THE RECORDS
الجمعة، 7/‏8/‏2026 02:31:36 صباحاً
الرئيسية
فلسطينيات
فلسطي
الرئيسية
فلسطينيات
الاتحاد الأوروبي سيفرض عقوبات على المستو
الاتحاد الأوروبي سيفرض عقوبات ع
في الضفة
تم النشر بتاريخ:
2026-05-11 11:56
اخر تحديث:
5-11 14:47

EXERCISE OBJECTIVE
Would you retype the records above without changing a word?

RESPONSE BOX
الجمعة، 7/‏8/‏2026 02:31:36 صباحاً
الرئيسية
فلسطينيات
فلسطي
الرئيسية
فلسطينيات
الاتحاد الأوروبي سيفرض عقوبات على المستو
الاتحاد الأوروبي سيفرض عقوبات ع
في الضفة
تم النشر بتاريخ:
2026-05-11 11:56
اخر تحديث:
5-11 14:47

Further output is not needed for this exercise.